32 and a half years...there a bout


----------



## Raymond Walters

Unsure how to answer this particular question since I have been required to take degrees of the Symbolic Lodge twice! That is why I jokingly call myself the "twice raised" brother!

I will explain;
PRINCE HALL Grand Lodge
Granite City Lodge #828 F&AM PHA   Mt. Airy, NC
EA 2-24-1990    FC 8-22-1992    MM 1-29-1993
Past Masters degree June 1993 after being elected WM from the floor, and YES, I was more than prepared to serve in that capacity.

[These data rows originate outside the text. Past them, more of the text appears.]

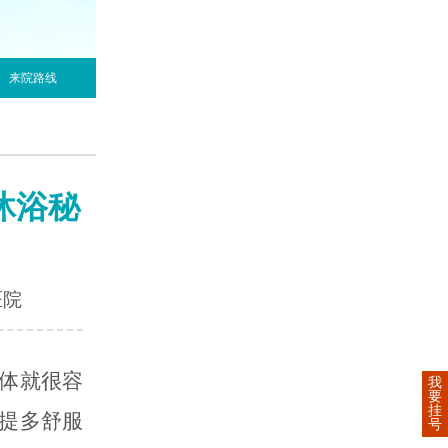
来院路线
沐浴秘
医院
体就很容
我
要
挂
提多舒服
号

I also served an additional 4 times as WM, once in Granite City Lodge, and once each in three additional PHA lodges.
I also belonged to Red Rock Chapter HRAM in Walkertown, NC serving as EHP 5 times and the balance as Captain of the Host, yet, had to re take all those degrees!

MAINSTREAM Grand Lodge
Valley Hi Lodge #1407 AF&AM   San Antonio, TX
EA 10-16-2001 exam 12-1-2003    FC 12-1-2003 exam 1-19-2004    MM 1-26-2004 exam 2-16-2004 
(Courtesy work and exams conducted by York Lodge # 563, Worthington, Ohio)

York-Temple Chapter #155   RAM   Worthington, OH
Central Ohio York Rite Festival May 15, 2004   MMM/ PM/ MEM/ RAM 
(demitted to Horace W. Wright Chapter #226)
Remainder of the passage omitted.